** Task input follows **

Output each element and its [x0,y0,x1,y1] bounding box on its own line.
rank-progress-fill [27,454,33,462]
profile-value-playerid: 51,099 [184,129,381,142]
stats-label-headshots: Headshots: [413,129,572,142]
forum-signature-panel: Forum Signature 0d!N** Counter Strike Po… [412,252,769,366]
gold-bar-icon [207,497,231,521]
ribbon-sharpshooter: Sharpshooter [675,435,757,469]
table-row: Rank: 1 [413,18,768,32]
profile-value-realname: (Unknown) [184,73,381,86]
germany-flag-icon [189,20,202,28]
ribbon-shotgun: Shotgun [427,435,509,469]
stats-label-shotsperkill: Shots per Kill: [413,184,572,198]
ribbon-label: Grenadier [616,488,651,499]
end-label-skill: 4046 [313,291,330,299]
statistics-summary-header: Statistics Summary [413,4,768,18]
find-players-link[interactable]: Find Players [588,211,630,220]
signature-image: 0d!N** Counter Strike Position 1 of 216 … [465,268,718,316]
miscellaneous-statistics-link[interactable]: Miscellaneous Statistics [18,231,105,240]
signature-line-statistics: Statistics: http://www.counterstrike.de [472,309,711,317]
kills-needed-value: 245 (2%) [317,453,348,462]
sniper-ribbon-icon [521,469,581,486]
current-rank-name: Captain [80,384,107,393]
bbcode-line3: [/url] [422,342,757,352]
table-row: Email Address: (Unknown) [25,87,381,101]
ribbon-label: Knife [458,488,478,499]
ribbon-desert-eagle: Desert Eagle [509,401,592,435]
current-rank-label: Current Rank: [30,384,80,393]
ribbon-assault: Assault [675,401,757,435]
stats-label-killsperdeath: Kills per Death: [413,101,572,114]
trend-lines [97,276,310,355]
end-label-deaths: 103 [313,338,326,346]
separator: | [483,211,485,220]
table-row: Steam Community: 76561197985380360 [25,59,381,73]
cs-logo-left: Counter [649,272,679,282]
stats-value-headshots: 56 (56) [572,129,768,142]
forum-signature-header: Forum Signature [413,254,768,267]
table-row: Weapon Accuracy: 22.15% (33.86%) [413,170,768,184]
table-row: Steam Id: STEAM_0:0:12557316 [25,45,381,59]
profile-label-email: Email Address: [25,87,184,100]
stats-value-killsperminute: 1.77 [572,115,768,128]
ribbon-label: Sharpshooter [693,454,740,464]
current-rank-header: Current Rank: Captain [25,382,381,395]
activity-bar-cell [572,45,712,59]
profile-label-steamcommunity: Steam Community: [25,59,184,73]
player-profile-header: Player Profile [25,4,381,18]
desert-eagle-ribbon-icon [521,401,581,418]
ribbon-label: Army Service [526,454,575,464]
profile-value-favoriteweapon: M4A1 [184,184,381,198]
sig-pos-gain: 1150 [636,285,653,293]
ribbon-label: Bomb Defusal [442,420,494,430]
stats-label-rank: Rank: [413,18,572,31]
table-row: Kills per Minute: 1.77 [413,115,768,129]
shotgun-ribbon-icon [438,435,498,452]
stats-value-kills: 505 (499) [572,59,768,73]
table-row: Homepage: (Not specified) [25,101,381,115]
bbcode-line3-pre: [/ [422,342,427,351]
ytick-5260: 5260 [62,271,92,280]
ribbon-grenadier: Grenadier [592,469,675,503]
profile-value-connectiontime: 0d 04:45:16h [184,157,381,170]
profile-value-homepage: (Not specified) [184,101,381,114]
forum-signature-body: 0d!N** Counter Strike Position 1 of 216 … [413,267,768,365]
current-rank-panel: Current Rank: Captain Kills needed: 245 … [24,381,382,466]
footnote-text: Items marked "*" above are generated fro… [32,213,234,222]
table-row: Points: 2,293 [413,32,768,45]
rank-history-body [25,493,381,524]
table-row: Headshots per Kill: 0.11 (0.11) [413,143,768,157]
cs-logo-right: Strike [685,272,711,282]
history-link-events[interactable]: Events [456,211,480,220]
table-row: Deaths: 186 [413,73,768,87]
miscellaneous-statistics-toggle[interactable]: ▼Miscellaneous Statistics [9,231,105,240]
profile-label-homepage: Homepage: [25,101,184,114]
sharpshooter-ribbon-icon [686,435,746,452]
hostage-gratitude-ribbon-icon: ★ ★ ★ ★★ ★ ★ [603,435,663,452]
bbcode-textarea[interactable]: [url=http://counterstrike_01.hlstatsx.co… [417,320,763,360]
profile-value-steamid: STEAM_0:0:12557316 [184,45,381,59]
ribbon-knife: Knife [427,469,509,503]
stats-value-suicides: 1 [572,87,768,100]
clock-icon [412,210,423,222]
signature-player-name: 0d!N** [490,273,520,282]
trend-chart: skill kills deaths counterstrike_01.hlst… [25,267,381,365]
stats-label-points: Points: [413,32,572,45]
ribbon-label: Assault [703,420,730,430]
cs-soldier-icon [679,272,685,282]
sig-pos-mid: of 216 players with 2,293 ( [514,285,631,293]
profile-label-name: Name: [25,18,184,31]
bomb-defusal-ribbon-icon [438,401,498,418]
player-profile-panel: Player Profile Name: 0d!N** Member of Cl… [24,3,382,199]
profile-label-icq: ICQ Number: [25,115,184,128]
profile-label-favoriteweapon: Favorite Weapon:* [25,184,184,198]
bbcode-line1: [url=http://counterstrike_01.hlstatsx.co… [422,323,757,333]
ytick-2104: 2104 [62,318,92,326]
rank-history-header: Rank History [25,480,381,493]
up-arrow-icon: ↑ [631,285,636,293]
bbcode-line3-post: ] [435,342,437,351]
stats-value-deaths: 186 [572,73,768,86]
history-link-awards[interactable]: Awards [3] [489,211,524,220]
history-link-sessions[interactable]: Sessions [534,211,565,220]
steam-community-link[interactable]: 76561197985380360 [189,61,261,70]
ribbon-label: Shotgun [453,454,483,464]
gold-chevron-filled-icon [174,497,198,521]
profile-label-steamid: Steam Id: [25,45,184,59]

** End of Task input **

■ **What you should do**
Could you give the records again, exactly as they appear?

■ **Completed exercise**
Output each element and its [x0,y0,x1,y1] bounding box on its own line.
rank-progress-fill [27,454,33,462]
profile-value-playerid: 51,099 [184,129,381,142]
stats-label-headshots: Headshots: [413,129,572,142]
forum-signature-panel: Forum Signature 0d!N** Counter Strike Po… [412,252,769,366]
gold-bar-icon [207,497,231,521]
ribbon-sharpshooter: Sharpshooter [675,435,757,469]
table-row: Rank: 1 [413,18,768,32]
profile-value-realname: (Unknown) [184,73,381,86]
germany-flag-icon [189,20,202,28]
ribbon-shotgun: Shotgun [427,435,509,469]
stats-label-shotsperkill: Shots per Kill: [413,184,572,198]
ribbon-label: Grenadier [616,488,651,499]
end-label-skill: 4046 [313,291,330,299]
statistics-summary-header: Statistics Summary [413,4,768,18]
find-players-link[interactable]: Find Players [588,211,630,220]
signature-image: 0d!N** Counter Strike Position 1 of 216 … [465,268,718,316]
miscellaneous-statistics-link[interactable]: Miscellaneous Statistics [18,231,105,240]
signature-line-statistics: Statistics: http://www.counterstrike.de [472,309,711,317]
kills-needed-value: 245 (2%) [317,453,348,462]
sniper-ribbon-icon [521,469,581,486]
current-rank-name: Captain [80,384,107,393]
bbcode-line3: [/url] [422,342,757,352]
table-row: Email Address: (Unknown) [25,87,381,101]
ribbon-label: Knife [458,488,478,499]
ribbon-desert-eagle: Desert Eagle [509,401,592,435]
current-rank-label: Current Rank: [30,384,80,393]
ribbon-assault: Assault [675,401,757,435]
stats-label-killsperdeath: Kills per Death: [413,101,572,114]
trend-lines [97,276,310,355]
end-label-deaths: 103 [313,338,326,346]
separator: | [483,211,485,220]
table-row: Steam Community: 76561197985380360 [25,59,381,73]
cs-logo-left: Counter [649,272,679,282]
stats-value-headshots: 56 (56) [572,129,768,142]
forum-signature-header: Forum Signature [413,254,768,267]
table-row: Weapon Accuracy: 22.15% (33.86%) [413,170,768,184]
table-row: Steam Id: STEAM_0:0:12557316 [25,45,381,59]
profile-label-email: Email Address: [25,87,184,100]
stats-value-killsperminute: 1.77 [572,115,768,128]
ribbon-label: Sharpshooter [693,454,740,464]
current-rank-header: Current Rank: Captain [25,382,381,395]
activity-bar-cell [572,45,712,59]
profile-label-steamcommunity: Steam Community: [25,59,184,73]
player-profile-header: Player Profile [25,4,381,18]
desert-eagle-ribbon-icon [521,401,581,418]
ribbon-label: Army Service [526,454,575,464]
profile-value-favoriteweapon: M4A1 [184,184,381,198]
sig-pos-gain: 1150 [636,285,653,293]
ribbon-label: Bomb Defusal [442,420,494,430]
stats-label-rank: Rank: [413,18,572,31]
table-row: Kills per Minute: 1.77 [413,115,768,129]
shotgun-ribbon-icon [438,435,498,452]
stats-value-kills: 505 (499) [572,59,768,73]
table-row: Homepage: (Not specified) [25,101,381,115]
bbcode-line3-pre: [/ [422,342,427,351]
ytick-5260: 5260 [62,271,92,280]
ribbon-grenadier: Grenadier [592,469,675,503]
profile-value-connectiontime: 0d 04:45:16h [184,157,381,170]
profile-value-homepage: (Not specified) [184,101,381,114]
forum-signature-body: 0d!N** Counter Strike Position 1 of 216 … [413,267,768,365]
current-rank-panel: Current Rank: Captain Kills needed: 245 … [24,381,382,466]
footnote-text: Items marked "*" above are generated fro… [32,213,234,222]
table-row: Points: 2,293 [413,32,768,45]
rank-history-body [25,493,381,524]
table-row: Headshots per Kill: 0.11 (0.11) [413,143,768,157]
cs-logo-right: Strike [685,272,711,282]
history-link-events[interactable]: Events [456,211,480,220]
table-row: Deaths: 186 [413,73,768,87]
miscellaneous-statistics-toggle[interactable]: ▼Miscellaneous Statistics [9,231,105,240]
profile-label-homepage: Homepage: [25,101,184,114]
sharpshooter-ribbon-icon [686,435,746,452]
hostage-gratitude-ribbon-icon: ★ ★ ★ ★★ ★ ★ [603,435,663,452]
bbcode-textarea[interactable]: [url=http://counterstrike_01.hlstatsx.co… [417,320,763,360]
profile-value-steamid: STEAM_0:0:12557316 [184,45,381,59]
ribbon-knife: Knife [427,469,509,503]
stats-value-suicides: 1 [572,87,768,100]
clock-icon [412,210,423,222]
signature-player-name: 0d!N** [490,273,520,282]
trend-chart: skill kills deaths counterstrike_01.hlst… [25,267,381,365]
stats-label-points: Points: [413,32,572,45]
ribbon-label: Assault [703,420,730,430]
cs-soldier-icon [679,272,685,282]
sig-pos-mid: of 216 players with 2,293 ( [514,285,631,293]
profile-label-name: Name: [25,18,184,31]
bomb-defusal-ribbon-icon [438,401,498,418]
player-profile-panel: Player Profile Name: 0d!N** Member of Cl… [24,3,382,199]
profile-label-icq: ICQ Number: [25,115,184,128]
profile-label-favoriteweapon: Favorite Weapon:* [25,184,184,198]
bbcode-line1: [url=http://counterstrike_01.hlstatsx.co… [422,323,757,333]
ytick-2104: 2104 [62,318,92,326]
rank-history-header: Rank History [25,480,381,493]
up-arrow-icon: ↑ [631,285,636,293]
bbcode-line3-post: ] [435,342,437,351]
stats-value-deaths: 186 [572,73,768,86]
history-link-awards[interactable]: Awards [3] [489,211,524,220]
history-link-sessions[interactable]: Sessions [534,211,565,220]
steam-community-link[interactable]: 76561197985380360 [189,61,261,70]
ribbon-label: Shotgun [453,454,483,464]
gold-chevron-filled-icon [174,497,198,521]
profile-label-steamid: Steam Id: [25,45,184,59]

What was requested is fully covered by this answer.